** TASK PROMPT **
Excluding images, repeat the data exactly as given.

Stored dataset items
☆ ☆ ☆

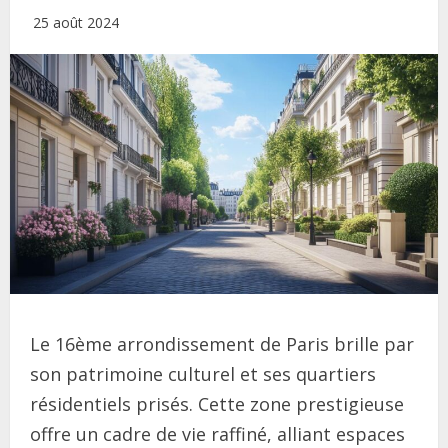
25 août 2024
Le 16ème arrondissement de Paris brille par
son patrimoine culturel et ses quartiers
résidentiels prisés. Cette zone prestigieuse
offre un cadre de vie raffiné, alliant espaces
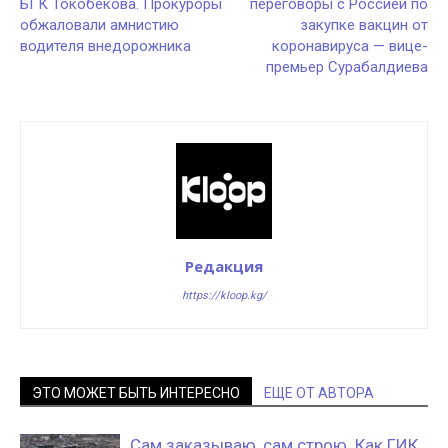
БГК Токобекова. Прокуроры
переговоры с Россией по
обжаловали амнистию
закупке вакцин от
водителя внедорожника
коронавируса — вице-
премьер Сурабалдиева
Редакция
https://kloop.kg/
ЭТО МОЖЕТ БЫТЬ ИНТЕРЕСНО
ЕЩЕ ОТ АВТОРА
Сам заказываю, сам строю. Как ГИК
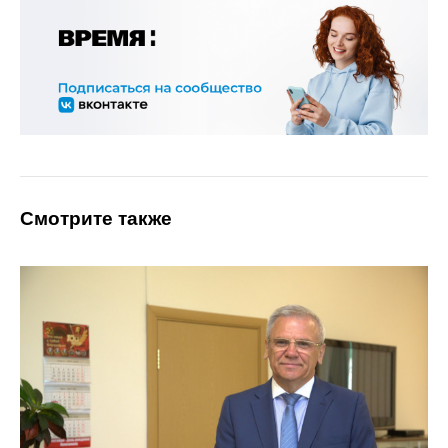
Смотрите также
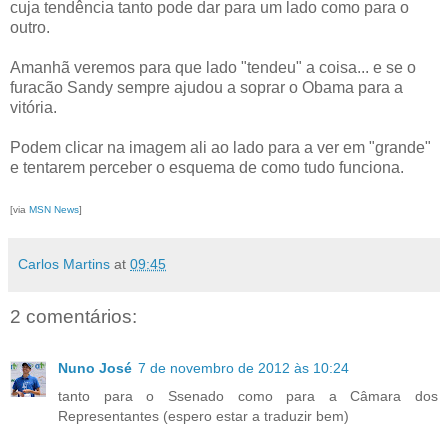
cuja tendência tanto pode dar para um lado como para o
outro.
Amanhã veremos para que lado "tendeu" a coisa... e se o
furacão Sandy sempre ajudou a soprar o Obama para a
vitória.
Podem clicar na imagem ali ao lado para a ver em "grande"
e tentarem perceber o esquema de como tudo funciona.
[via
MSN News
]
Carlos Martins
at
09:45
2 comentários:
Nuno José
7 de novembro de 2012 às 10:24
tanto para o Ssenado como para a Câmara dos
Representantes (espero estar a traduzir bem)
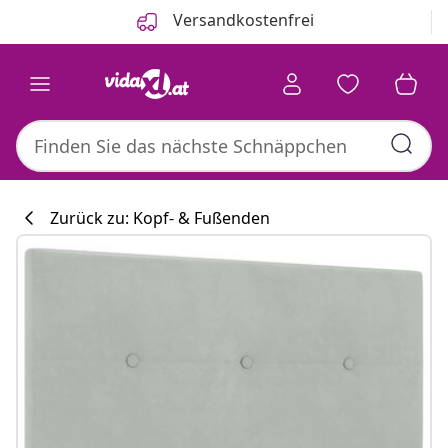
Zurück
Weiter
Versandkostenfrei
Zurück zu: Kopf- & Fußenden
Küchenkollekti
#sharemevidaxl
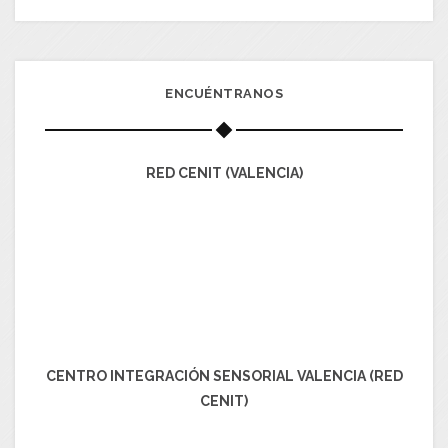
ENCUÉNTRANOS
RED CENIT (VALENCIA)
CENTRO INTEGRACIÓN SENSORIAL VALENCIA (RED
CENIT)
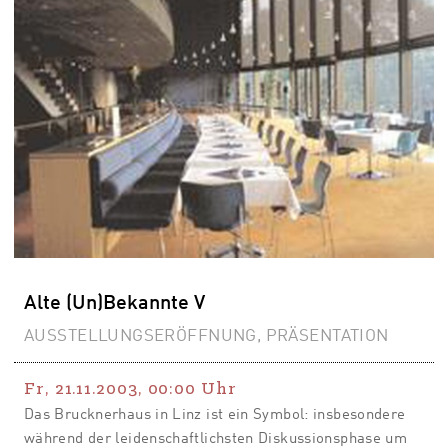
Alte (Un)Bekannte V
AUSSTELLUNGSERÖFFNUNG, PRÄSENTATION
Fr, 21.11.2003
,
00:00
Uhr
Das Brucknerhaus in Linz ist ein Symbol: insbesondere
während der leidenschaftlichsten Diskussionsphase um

☆ ☆ ☆

** YOUR RESPONSE **
25 août 2024
Le 16ème arrondissement de Paris brille par
son patrimoine culturel et ses quartiers
résidentiels prisés. Cette zone prestigieuse
offre un cadre de vie raffiné, alliant espaces
БГК Токобекова. Прокуроры
переговоры с Россией по
обжаловали амнистию
закупке вакцин от
водителя внедорожника
коронавируса — вице-
премьер Сурабалдиева
Редакция
https://kloop.kg/
ЭТО МОЖЕТ БЫТЬ ИНТЕРЕСНО
ЕЩЕ ОТ АВТОРА
Сам заказываю, сам строю. Как ГИК
Смотрите также
cuja tendência tanto pode dar para um lado como para o
outro.
Amanhã veremos para que lado "tendeu" a coisa... e se o
furacão Sandy sempre ajudou a soprar o Obama para a
vitória.
Podem clicar na imagem ali ao lado para a ver em "grande"
e tentarem perceber o esquema de como tudo funciona.
[via
MSN News
]
Carlos Martins
at
09:45
2 comentários:
Nuno José
7 de novembro de 2012 às 10:24
tanto para o Ssenado como para a Câmara dos
Representantes (espero estar a traduzir bem)
Zurück
Weiter
Versandkostenfrei
Zurück zu: Kopf- & Fußenden
Küchenkollekti
#sharemevidaxl
ENCUÉNTRANOS
RED CENIT (VALENCIA)
CENTRO INTEGRACIÓN SENSORIAL VALENCIA (RED
CENIT)
Alte (Un)Bekannte V
AUSSTELLUNGSERÖFFNUNG, PRÄSENTATION
Fr, 21.11.2003
,
00:00
Uhr
Das Brucknerhaus in Linz ist ein Symbol: insbesondere
während der leidenschaftlichsten Diskussionsphase um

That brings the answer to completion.